La police a déclaré que le suspect avait conduit une camionnette noire dans l’enceinte, puis était sorti après avoir garé le véhicule. Il était habillé pour ressembler à un officier en civil sur les images capturées par une caméra de surveillance. Les blessés étaient pour la plupart des civils, dont trois enfants.

Depuis le début de l’insurrection en 2004, plus de 7 300 personnes ont été tuées à Narathiwat, Pattani et Yala, les seules provinces à majorité musulmane de la Thaïlande dominée par les bouddhistes. Des attaques ont également eu lieu dans la province voisine de Songkhla. Plusieurs groupes d’insurgés distincts sont actifs, dont certains sont engagés dans des pourparlers de paix récurrents avec le gouvernement.

Les résidents musulmans, presque tous d’ethnie malaise, accusent depuis longtemps d’être traités comme des citoyens de seconde classe en Thaïlande, et les mouvements séparatistes sont périodiquement actifs depuis des décennies. Des répressions musclées ont alimenté le mécontentement.

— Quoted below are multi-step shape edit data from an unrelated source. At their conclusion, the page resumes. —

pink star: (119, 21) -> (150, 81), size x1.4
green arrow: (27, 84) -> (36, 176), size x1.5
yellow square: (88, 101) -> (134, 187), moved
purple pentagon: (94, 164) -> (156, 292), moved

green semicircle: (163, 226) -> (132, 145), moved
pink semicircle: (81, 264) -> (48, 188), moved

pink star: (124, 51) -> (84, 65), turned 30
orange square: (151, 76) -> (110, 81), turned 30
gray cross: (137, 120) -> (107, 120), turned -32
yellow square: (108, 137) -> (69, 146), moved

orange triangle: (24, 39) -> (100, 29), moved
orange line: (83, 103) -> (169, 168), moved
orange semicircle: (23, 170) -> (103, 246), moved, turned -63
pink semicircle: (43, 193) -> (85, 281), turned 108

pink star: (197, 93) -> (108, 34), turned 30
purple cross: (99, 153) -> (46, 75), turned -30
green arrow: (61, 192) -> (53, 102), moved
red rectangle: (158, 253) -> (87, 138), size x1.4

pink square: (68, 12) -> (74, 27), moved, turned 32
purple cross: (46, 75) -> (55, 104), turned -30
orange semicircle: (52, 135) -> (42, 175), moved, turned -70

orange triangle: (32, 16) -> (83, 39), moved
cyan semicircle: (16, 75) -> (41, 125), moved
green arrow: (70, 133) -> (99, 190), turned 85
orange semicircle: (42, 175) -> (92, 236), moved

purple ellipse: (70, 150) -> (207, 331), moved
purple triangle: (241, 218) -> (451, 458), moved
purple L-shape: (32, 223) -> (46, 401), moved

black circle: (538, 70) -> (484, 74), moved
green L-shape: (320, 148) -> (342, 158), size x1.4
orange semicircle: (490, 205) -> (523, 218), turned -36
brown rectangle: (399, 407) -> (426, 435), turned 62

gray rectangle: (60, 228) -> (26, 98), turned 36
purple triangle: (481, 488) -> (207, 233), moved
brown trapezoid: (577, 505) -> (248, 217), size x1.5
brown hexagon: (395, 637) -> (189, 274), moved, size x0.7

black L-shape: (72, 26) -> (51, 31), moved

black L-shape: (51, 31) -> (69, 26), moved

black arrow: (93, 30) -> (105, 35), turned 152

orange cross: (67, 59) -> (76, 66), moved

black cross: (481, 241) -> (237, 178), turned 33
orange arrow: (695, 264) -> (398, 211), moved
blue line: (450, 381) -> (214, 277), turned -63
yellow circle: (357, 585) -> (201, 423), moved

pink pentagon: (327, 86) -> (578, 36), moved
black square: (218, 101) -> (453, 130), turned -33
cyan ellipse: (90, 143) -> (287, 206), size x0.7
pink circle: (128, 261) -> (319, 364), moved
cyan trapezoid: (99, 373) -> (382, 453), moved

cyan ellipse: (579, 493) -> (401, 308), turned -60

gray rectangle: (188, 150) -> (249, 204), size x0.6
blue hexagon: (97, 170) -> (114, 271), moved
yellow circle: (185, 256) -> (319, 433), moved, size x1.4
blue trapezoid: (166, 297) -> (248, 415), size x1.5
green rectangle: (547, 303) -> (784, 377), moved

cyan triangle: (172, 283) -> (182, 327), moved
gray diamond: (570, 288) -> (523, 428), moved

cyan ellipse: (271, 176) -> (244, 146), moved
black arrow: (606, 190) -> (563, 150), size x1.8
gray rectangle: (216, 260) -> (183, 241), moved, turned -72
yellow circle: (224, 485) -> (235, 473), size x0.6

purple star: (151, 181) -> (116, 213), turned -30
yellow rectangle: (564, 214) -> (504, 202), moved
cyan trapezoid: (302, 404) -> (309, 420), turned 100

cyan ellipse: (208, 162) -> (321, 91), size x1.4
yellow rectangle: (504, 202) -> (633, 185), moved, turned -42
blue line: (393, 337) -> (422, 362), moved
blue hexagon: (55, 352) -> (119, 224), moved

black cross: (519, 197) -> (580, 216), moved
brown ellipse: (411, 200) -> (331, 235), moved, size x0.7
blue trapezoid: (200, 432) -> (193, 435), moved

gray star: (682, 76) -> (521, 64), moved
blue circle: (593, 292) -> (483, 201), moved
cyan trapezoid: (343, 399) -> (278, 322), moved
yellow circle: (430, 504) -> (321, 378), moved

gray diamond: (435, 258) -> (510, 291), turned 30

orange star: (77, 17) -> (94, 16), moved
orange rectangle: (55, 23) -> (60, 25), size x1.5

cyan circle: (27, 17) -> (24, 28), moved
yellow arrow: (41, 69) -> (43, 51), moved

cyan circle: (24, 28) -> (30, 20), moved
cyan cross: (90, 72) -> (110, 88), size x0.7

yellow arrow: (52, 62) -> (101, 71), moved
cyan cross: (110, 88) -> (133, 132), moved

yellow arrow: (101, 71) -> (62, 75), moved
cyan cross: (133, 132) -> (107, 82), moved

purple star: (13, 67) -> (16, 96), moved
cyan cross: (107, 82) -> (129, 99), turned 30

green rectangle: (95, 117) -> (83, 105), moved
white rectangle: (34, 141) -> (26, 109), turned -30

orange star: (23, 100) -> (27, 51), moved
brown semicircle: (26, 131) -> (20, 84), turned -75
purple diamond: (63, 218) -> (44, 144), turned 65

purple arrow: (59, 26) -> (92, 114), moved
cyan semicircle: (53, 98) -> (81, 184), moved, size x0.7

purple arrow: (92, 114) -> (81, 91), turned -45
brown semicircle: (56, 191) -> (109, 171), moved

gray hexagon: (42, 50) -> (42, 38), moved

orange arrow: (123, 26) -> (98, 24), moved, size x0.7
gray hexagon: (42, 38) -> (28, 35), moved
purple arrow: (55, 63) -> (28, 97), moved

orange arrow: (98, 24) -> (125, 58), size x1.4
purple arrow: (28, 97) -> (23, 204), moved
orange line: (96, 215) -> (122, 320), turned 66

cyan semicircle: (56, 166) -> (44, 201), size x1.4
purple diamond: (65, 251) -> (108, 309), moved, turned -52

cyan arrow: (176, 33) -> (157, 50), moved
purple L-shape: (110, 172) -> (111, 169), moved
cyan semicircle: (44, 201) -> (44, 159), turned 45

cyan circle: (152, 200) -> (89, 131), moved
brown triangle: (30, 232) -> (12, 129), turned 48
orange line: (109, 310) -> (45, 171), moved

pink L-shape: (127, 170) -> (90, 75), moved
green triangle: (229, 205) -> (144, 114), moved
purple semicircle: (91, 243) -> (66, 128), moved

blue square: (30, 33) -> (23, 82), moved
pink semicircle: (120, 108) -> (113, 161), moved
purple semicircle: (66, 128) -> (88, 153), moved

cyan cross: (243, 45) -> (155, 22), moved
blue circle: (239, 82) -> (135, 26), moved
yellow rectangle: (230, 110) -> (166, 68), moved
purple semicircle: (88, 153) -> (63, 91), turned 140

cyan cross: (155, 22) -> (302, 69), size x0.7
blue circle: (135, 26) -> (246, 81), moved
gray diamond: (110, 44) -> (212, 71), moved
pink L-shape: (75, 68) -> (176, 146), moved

En août, une vague d’incendies criminels et d’attentats à la bombe a frappé les trois provinces les plus au sud, ciblant principalement les dépanneurs et les stations-service. Personne n’a revendiqué les attentats, qui ont fait trois blessés.

L’attaque de mardi contre le logement de la police était la deuxième cette année à utiliser une voiture piégée, après qu’une a été déclenchée à Pattani en juin, blessant un policier. Cependant, il y a eu environ 60 attentats à la voiture piégée depuis 2005, selon la police.

Le chef de la police nationale, le général Damrongsak Kittiprapas, a déclaré que les experts médico-légaux pensaient que l’engin explosif avait été fabriqué à partir d’une bouteille de gaz de cuisson de 50 kilogrammes (110 livres).

L’attentat à la bombe a été condamné par Human Rights Watch, qui a déclaré “qu’il semblait viser à causer le plus grand nombre possible de pertes en vies civiles”, a déclaré Elaine Pearson, directrice pour l’Asie à Human Rights Watch, dans un communiqué envoyé par courrier électronique.

« Les responsables de la planification, de l’ordre ou de l’exécution de telles attaques devraient être dûment traduits en justice, a déclaré Human Rights Watch, ajoutant qu’il avait condamné à plusieurs reprises le gouvernement thaïlandais et les forces insurgées pour leurs abus pendant leur lutte.

“Les autorités thaïlandaises devraient enquêter de manière approfondie et impartiale sur le bombardement de l’enceinte de l’appartement et tenir responsables tous les responsables”, a déclaré Pearson. “Dans le même temps, le gouvernement thaïlandais devrait reconnaître que tant que les forces de sécurité thaïlandaises pourront commettre des abus contre les musulmans malais en toute impunité, les groupes séparatistes armés exploiteront cela pour tenter de justifier des attaques illégales.”